WHAT YOU SHOULD DO ▸
Line count for the string "nodig" in the records below: report that figure and nothing else.

RECORD EXTRACTS Start Marker

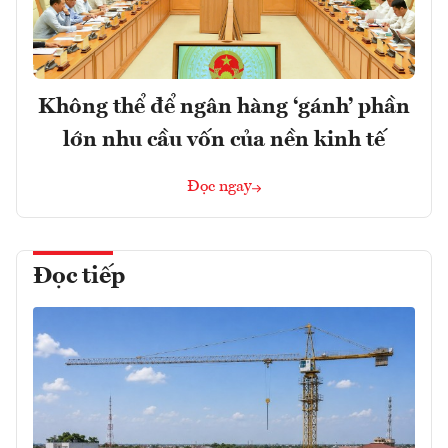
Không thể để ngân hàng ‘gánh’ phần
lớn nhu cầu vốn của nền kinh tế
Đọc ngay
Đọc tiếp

RECORD EXTRACTS End Marker
RECORD EXTRACTS Start Marker

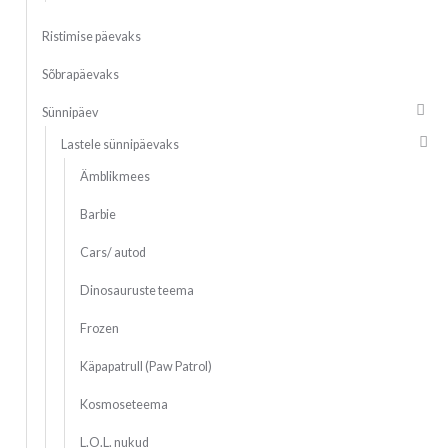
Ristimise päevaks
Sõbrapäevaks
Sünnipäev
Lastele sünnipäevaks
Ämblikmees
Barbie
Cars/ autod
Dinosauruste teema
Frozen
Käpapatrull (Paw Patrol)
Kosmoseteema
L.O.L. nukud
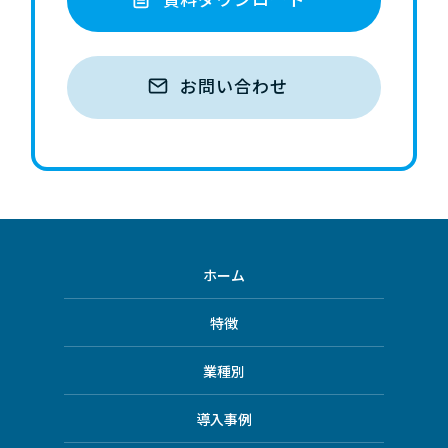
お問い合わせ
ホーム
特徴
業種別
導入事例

RECORD EXTRACTS End Marker
RECORD EXTRACTS Start Marker

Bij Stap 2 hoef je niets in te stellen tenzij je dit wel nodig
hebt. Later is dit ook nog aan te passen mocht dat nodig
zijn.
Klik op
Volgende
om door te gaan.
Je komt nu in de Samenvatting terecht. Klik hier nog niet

RECORD EXTRACTS End Marker

ANSWER SECTION ▸
2